We saw that the icosahedron can be constructed from the alternating group $A_5 $ by considering the elements of a conjugacy class of order 5 elements as the vertices and edges between two vertices if their product is still in the conjugacy class.

This description is so nice that one would like to have a similar construction for the buckyball. But, the buckyball has 60 vertices, so they surely cannot correspond to the elements of a conjugacy class of $A_5 $. But, perhaps there is a larger group, somewhat naturally containing $A_5 $, having a conjugacy class of 60 elements?

This is precisely the statement contained in Galois’ last letter. He showed that 11 is the largest prime p such that the group $L_2(p)=PSL_2(\mathbb{F}_p) $ has a (transitive) permutation presentation on p elements. For, p=11 the group $L_2(11) $ is of order 660, so it permuting 11 elements means that this set must be of the form $X=L_2(11)/A $ with $A \subset L_2(11) $ a subgroup of 60 elements… and it turns out that $A \simeq A_5 $…

Actually there are TWO conjugacy classes of subgroups isomorphic to $A_5 $ in $L_2(11) $ and we have already seen one description of these using the biplane geometry (one class is the stabilizer subgroup of a ‘line’, the other the stabilizer subgroup of a point).

Here, we will give yet another description of these two classes of $A_5 $ in $L_2(11) $, showing among other things that the theory of dessins d’enfant predates Grothendieck by 100 years.

In the very same paper containing the first depiction of the Dedekind tessellation, Klein found that there should be a degree 11 cover $\mathbb{P}^1_{\mathbb{C}} \rightarrow \mathbb{P}^1_{\mathbb{C}} $ with monodromy group $L_2(11) $, ramified only in the three points ${ 0,1,\infty } $ such that there is just one point lying over $\infty $, seven over 1 of which four points where two sheets come together and finally 5 points lying over 0 of which three where three sheets come together. In 1879 he wanted to determine this cover explicitly in the paper “Ueber die Transformationen elfter Ordnung der elliptischen Funktionen” (Math. Annalen) by describing all Riemann surfaces with this ramification data and pick out those with the correct monodromy group.

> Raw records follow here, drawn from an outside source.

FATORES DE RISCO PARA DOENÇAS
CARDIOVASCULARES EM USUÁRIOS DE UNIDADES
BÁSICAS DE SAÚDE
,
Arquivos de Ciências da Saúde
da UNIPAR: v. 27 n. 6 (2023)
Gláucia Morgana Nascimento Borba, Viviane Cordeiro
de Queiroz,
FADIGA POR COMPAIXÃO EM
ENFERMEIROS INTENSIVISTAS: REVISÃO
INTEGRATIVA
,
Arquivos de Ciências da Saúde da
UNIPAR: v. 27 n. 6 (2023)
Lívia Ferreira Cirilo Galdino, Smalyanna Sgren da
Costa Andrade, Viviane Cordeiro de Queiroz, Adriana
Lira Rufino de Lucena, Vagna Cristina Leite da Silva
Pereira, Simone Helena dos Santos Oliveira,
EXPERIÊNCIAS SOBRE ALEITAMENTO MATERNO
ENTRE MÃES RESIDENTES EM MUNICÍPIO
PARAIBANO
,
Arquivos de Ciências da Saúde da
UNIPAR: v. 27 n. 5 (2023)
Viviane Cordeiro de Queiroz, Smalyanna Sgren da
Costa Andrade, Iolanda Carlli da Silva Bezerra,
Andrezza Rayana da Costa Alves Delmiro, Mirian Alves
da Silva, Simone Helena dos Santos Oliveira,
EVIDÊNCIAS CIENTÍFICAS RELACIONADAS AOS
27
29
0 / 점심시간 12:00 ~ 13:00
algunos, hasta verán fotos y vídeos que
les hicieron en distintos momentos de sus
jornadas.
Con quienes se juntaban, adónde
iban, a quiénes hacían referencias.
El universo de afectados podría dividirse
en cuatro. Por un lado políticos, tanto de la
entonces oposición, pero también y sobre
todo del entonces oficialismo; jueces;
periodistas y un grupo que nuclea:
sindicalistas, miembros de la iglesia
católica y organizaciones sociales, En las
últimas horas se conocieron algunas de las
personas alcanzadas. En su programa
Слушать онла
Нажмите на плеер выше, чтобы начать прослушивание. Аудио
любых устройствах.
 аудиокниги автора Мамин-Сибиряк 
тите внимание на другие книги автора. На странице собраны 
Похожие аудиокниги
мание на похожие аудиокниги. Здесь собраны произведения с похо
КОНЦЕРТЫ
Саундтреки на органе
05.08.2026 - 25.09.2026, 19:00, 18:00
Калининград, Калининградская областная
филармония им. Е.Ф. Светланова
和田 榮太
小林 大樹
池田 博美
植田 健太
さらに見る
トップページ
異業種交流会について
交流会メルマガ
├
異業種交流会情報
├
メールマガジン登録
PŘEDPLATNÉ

He manages to do so by associating to all these covers their ‘dessins d’enfants’ (which he calls Linienzuges), that is the pre-image of the interval [0,1] in which he marks the preimages of 0 by a bullet and those of 1 by a +, such as in the innermost darker graph on the right above. He even has these two wonderful pictures explaining how the dessin determines how the 11 sheets fit together. (More examples of dessins and the correspondences of sheets were drawn in the 1878 paper.)

The ramification data translates to the following statements about the Linienzuge : (a) it must be a tree ($\infty $ has one preimage), (b) there are exactly 11 (half)edges (the degree of the cover),
(c) there are 7 +-vertices and 5 o-vertices (preimages of 0 and 1) and (d) there are 3 trivalent o-vertices and 4 bivalent +-vertices (the sheet-information).

Klein finds that there are exactly 10 such dessins and lists them in his Fig. 2 (left). Then, he claims that one the two dessins of type I give the correct monodromy group. Recall that the monodromy group is found by giving each of the half-edges a number from 1 to 11 and looking at the permutation $\tau $ of order two pairing the half-edges adjacent to a +-vertex and the order three permutation $\sigma $ listing the half-edges by cycling counter-clockwise around a o-vertex. The monodromy group is the group generated by these two elements.

Fpr example, if we label the type V-dessin by the numbers of the white regions bordering the half-edges (as in the picture Fig. 3 on the right above) we get
$\sigma = (7,10,9)(5,11,6)(1,4,2) $ and $\tau=(8,9)(7,11)(1,5)(3,4) $.

Nowadays, it is a matter of a few seconds to determine the monodromy group using GAP and we verify that this group is $A_{11} $.

Of course, Klein didn’t have GAP at his disposal, so he had to rule out all these cases by hand.

gap> g:=Group((7,10,9)(5,11,6)(1,4,2),(8,9)(7,11)(1,5)(3,4));
Group([ (1,4,2)(5,11,6)(7,10,9), (1,5)(3,4)(7,11)(8,9) ])
gap> Size(g);
19958400
gap> IsSimpleGroup(g);
true

Klein used the fact that $L_2(11) $ only has elements of orders 1,2,3,5,6 and 11. So, in each of the remaining cases he had to find an element of a different order. For example, in type V he verified that the element $\tau.(\sigma.\tau)^3 $ is equal to the permutation (1,8)(2,10,11,9,6,4,5)(3,7) and consequently is of order 14.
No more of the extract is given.